Turkey entered the Syrian civil war to attack both ISIS and the Syrian Kurds. This is part of a significant transformation of Turkey’s domestic politics and foreign policy. In its first eight decades, the Republic of Turkey pursued integration into the West – a paramount goal of the republic’s founder Kemal Ataturk. Now, however, under President Recep Tayyip Erdogan, head of the country’s Islamist party, Turkey is intent on reorienting itself toward the East. It is shedding democratic practices and institutions at home. Abroad, it pursues alignment with Russia, Iran, Qatar and Hamas, while estranging itself from NATO and confronting Cyprus, Israel, Egypt, Saudi Arabia and the United States.

ISIS took advantage of regional turmoil a few years back to establish a caliphate in Iraq and Syria. Though the caliphate has now lost its territory, ISIS remains a lethal and disruptive organization of thousands of terrorists with skills honed in battle in Iraq, Syria and elsewhere.

The United States entered the fight in Syria to disarm Syria of chemical weapons and to oppose ISIS. The United States is not working to counter the influence and capabilities of Russia in Syria. It has taken action to counter Iranian military threats in the region generally, but has not struck Iranian forces in Syria.

Despite domestic support for disengagement, the United States continues to have vital interests in the Eastern Mediterranean region. Nonetheless, President Trump says he wants to reduce U.S. forces there. He urges other countries to play a larger role in regional security. Indeed, he says he welcomes a larger role for rivals and enemies of the United States – Russia and Iran – in fighting ISIS.

President Trump has had mixed success in pressing U.S. allies and partners to do more to advance our common regional interests. Current U.S. policy may create opportunities for Israel, the most militarily capable power in the region and America’s most reliable partner, to intensify its defense cooperation with the United States, including in the maritime domain.

p(firstLetter). It is time for Israel to develop a proper maritime strategy and to increase parliamentary and public awareness of the maritime domain.

Since its birth Israel has focused far more on its land-based concerns, but Israel now has compelling economic, military and diplomatic maritime interests.

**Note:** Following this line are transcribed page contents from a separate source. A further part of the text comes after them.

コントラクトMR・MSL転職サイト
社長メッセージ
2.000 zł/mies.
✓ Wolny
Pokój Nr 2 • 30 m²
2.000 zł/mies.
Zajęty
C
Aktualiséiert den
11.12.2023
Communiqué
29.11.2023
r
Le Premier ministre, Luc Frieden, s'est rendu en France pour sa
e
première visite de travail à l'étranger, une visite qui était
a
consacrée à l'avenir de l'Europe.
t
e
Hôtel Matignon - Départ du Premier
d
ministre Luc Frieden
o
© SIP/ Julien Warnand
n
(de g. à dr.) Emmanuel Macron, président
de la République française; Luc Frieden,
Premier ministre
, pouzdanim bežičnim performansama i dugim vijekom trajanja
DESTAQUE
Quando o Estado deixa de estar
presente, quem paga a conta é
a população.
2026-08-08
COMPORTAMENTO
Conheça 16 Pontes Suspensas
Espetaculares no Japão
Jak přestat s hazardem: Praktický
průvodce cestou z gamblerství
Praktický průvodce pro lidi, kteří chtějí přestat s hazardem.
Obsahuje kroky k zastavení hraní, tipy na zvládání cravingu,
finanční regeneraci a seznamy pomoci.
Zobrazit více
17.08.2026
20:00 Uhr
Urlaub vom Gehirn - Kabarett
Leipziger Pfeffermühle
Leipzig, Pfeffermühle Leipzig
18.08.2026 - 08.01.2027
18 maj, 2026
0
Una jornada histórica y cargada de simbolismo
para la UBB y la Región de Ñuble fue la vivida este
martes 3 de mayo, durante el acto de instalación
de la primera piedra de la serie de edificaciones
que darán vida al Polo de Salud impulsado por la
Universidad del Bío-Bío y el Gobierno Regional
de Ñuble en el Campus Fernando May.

These include the development of its Mediterranean gas fields, security concerns relating to Gaza and Israel’s maritime boundary dispute with Lebanon.

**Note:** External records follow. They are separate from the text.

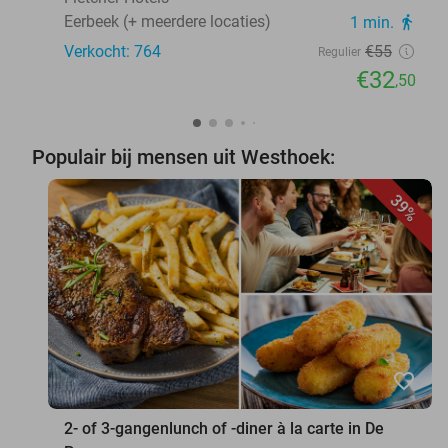
Eerbeek (+ meerdere locaties)
1 min.
directions_walk
Verkocht: 764
€55
Regulier
€32
,50
Populair bij mensen uit Westhoek:
39%
favorite_border
2- of 3-gangenlunch of -diner à la carte in De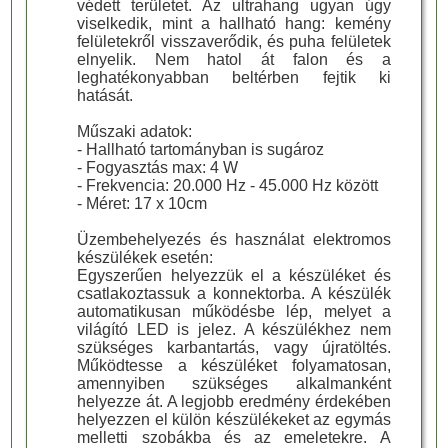
védett területet. Az ultrahang ugyan úgy
viselkedik, mint a hallható hang: kemény
felületekről visszaverődik, és puha felületek
elnyelik. Nem hatol át falon és a
leghatékonyabban beltérben fejtik ki
hatását.
Műszaki adatok:
- Hallható tartományban is sugároz
- Fogyasztás max: 4 W
- Frekvencia: 20.000 Hz - 45.000 Hz között
- Méret: 17 x 10cm
Üzembehelyezés és használat elektromos
készülékek esetén:
Egyszerűen helyezzük el a készüléket és
csatlakoztassuk a konnektorba. A készülék
automatikusan működésbe lép, melyet a
világító LED is jelez. A készülékhez nem
szükséges karbantartás, vagy újratöltés.
Működtesse a készüléket folyamatosan,
amennyiben szükséges alkalmanként
helyezze át. A legjobb eredmény érdekében
helyezzen el külön készülékeket az egymás
melletti szobákba és az emeletekre. A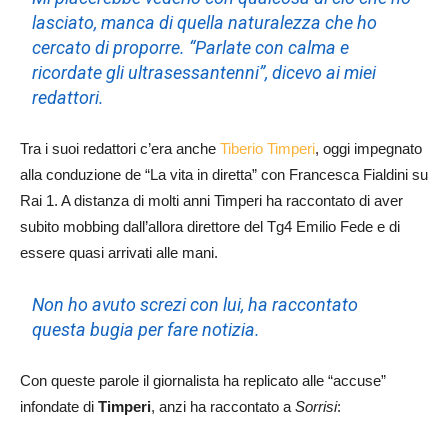
lasciato, manca di quella naturalezza che ho
cercato di proporre. “Parlate con calma e
ricordate gli ultrasessantenni”, dicevo ai miei
redattori.
Tra i suoi redattori c’era anche
Tiberio Timperi
, oggi impegnato
alla conduzione de “La vita in diretta” con Francesca Fialdini su
Rai 1. A distanza di molti anni Timperi ha raccontato di aver
subito mobbing dall’allora direttore del Tg4 Emilio Fede e di
essere quasi arrivati alle mani.
Non ho avuto screzi con lui, ha raccontato
questa bugia per fare notizia.
Con queste parole il giornalista ha replicato alle “accuse”
infondate di
Timperi
, anzi ha raccontato a
Sorrisi
:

Related to all this is the broader question of how Israel might facilitate economic development among its neighbors. Relieving humanitarian distress is inherently worthwhile and contributing to its neighbors’ prosperity may, under the right circumstances, increase political stability and diminish the intensity of the Arab-Israeli conflict.

The interests of the United States and Israel in the region largely align. Both countries aim to uphold Western democratic principles, counter Iran, oppose radical Islamism, prevent the further proliferation of weapons of mass destruction and support freedom of navigation at sea and in the air. Both are committed to preserving Israel’s ability to defend itself.

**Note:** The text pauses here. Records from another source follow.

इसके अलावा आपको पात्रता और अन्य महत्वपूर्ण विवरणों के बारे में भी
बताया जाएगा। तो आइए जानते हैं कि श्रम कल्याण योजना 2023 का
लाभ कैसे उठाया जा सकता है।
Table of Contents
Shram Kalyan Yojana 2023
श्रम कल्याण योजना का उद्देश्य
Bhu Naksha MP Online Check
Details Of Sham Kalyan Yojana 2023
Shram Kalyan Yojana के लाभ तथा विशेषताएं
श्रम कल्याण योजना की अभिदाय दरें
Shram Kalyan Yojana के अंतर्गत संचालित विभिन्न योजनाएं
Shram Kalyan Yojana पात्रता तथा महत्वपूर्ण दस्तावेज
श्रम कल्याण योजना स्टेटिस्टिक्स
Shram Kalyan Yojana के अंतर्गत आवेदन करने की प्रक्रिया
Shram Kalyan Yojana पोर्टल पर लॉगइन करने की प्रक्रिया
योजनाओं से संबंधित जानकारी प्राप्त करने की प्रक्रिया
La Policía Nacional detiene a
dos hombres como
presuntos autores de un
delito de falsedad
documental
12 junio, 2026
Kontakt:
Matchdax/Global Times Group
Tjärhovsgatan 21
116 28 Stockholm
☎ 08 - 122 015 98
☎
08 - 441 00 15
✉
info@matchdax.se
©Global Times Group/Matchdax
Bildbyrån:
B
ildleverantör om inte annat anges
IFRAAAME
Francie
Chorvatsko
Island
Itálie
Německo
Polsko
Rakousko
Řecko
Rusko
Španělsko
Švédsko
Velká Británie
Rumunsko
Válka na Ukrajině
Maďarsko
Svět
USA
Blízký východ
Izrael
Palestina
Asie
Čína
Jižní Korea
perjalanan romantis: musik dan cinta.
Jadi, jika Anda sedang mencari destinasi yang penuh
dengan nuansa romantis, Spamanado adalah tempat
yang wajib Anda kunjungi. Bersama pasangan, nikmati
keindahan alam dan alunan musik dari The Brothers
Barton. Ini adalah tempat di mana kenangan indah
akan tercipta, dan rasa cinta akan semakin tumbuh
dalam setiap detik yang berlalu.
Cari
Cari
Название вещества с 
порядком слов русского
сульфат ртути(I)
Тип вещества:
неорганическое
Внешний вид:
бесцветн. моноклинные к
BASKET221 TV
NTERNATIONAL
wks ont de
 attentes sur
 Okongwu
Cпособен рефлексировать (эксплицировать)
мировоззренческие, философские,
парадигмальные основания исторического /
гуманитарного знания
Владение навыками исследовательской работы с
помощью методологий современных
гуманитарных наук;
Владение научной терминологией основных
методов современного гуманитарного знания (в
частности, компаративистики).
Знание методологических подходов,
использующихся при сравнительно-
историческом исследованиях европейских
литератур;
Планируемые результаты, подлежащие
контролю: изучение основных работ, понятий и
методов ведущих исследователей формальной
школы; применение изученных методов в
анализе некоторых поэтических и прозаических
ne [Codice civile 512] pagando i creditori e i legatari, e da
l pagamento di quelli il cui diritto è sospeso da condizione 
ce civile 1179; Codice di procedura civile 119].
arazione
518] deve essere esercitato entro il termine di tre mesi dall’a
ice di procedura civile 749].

This report offers policy recommendations for the United States and Israel:

# Collaboration on strategies for dealing with China – in particular, how to regulate commercial relations in light of China’s aggressive national security policies, including a way forward regarding the Chinese presence in Haifa port;
# Cooperation aimed at inducing Iran to remove its forces from Syria;
# Better understanding of Russia’s increased military and diplomatic influence in the region and the implications for U.S.-Israeli relations;
# Encouraging U.S. Central Command to make greater use of Israel’s capabilities in its operational plans;
# Heeding key points from the report of the U.S. National Defense Strategy Commission regarding repair of U.S. defenses;
# Weighing the pros and cons of varieties of a possible U.S.-Israeli defense treaty;
# Creating a new body under the U.S.-Israeli Defense Policy Advisory Group to explore bilateral development of key technologies specified in the U.S. National Defense Strategy; and
# Other ways to cooperate to serve their common security interests.